79 Tesseract occasionally inserted or swapped in three Arabic characters (the fatḥah, shadda, and sukun) for Syriac characters. Why Tesseract pulled Arabic characters into the data set, let alone these particular characters and not others, is not fully clear at this point and is difficult to determine due to the inconsistency with which these errors occurred. At first analysis it would seem that Tesseract preferences Syriac characters over Arabic characters when OCRing in Syriac modes—typically identifying a printed mark as a Syriac character if there is a similar-looking one in the Unicode set and only secondarily inserting Arabic characters if a Syriac one cannot be found. However, this trend does not play out consistently. For instance, whilst the Arabic fatḥah (U+064E) sometimes appeared in place of the Syriac oblique line (U+0747), the Syriac zqapha (U+0733) was never misidentified for the similarly shaped Arabic ḍammah (U+064F). One possible explanation is that that when Tesseract was trained, certain Arabic diacritics were incorrectly incorporated into the Syriac data set—muddying the waters, so to speak. Without further information about the Tesseract training process, the analysts cannot ascertain all of the engine’s resultant OCR peculiarities.
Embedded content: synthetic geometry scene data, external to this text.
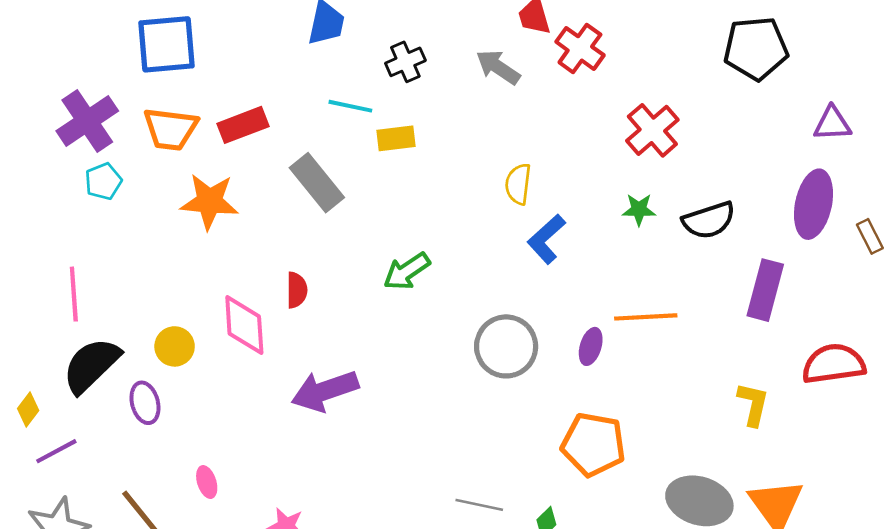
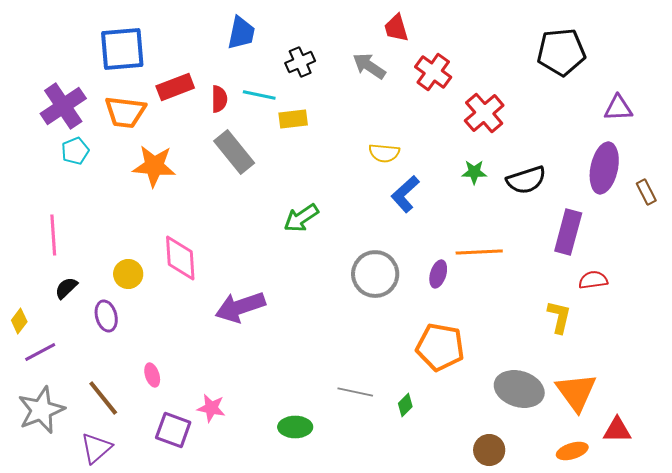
red cross: (580, 48) -> (433, 72), moved
red rectangle: (243, 125) -> (175, 87), moved
yellow semicircle: (518, 184) -> (384, 153), turned -92
red semicircle: (297, 290) -> (219, 99), moved
red semicircle: (834, 364) -> (593, 280), moved, size x0.6
black semicircle: (91, 365) -> (66, 288), size x0.5

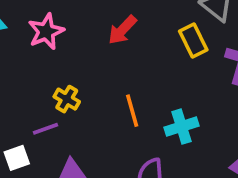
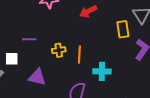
yellow cross: (67, 99) -> (59, 50), moved, turned 32
purple line: (46, 129) -> (29, 39), moved

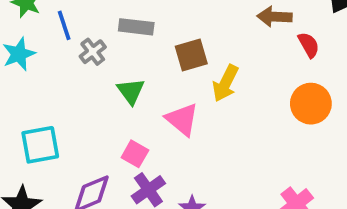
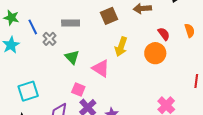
red semicircle: (309, 45) -> (164, 34), moved
brown square: (191, 55) -> (109, 16), moved
orange circle: (311, 104) -> (155, 53), moved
80 The page numbers listed here do not reflect the page numbers in the printed books from which the images were scanned; rather they were the analysts’ testing designation.
81 299 dpi (horizontal) and 300 dpi (vertical).
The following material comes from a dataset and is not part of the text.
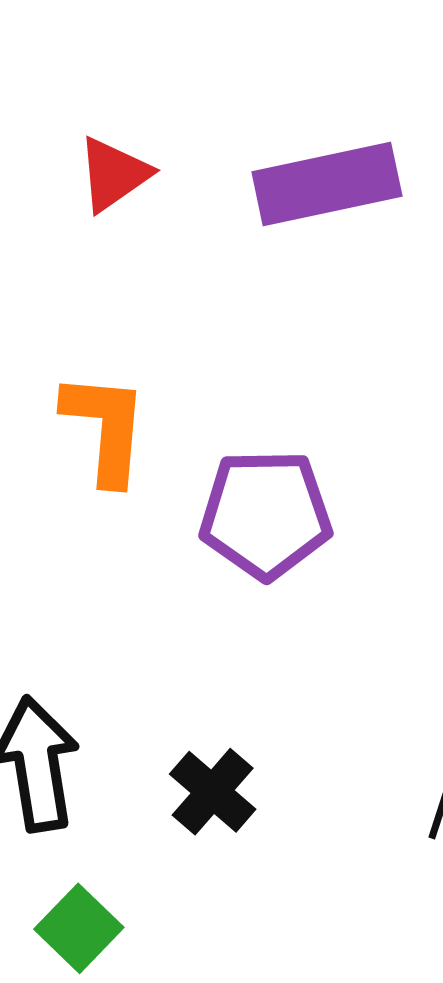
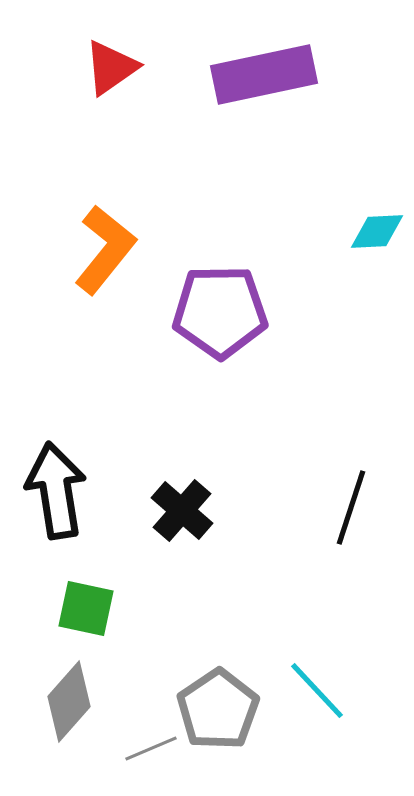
orange L-shape: (105, 428) -> (105, 250), turned 34
green square: (79, 928) -> (86, 609), turned -32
82 The most common letters in Syriac, in decreasing order of frequency, are: olaph (13.9%), waw (10.1%), nun (9.6%), yudh (9.0%), lomadh (7.4%), dolath and mim (6.4%), hé (5.5%), taw (5.3%), rish (4.4%), béth (4.3%), koph (3.0%), shin (2.8%), ayn (2.6%), ḥéth (2.3%), phé (1.5%), qoph (1.4%), simkath (1.3%), gomal (0.9%), ṭéth (0.8%), zayn (0.6%), and ṣodhé (0.3%). [George Anton Kiraz, Tūrrāṣ Mamllā: A Grammar of The Syriac Language, vol. 1: Orthography (Piscataway, NJ: Gorgias Press, 2012), 53–54.]
83 This table aims to show the overall distribution of consonantal accuracy in each type style and mode. The percentage values here do not necessarily represent actual accuracy rates but rather give a clearer understanding of the results through statistical analysis (specifically the mean and standard deviation). The counts are the number of consonants that have accuracy rates that are equal to or higher than the statistical value.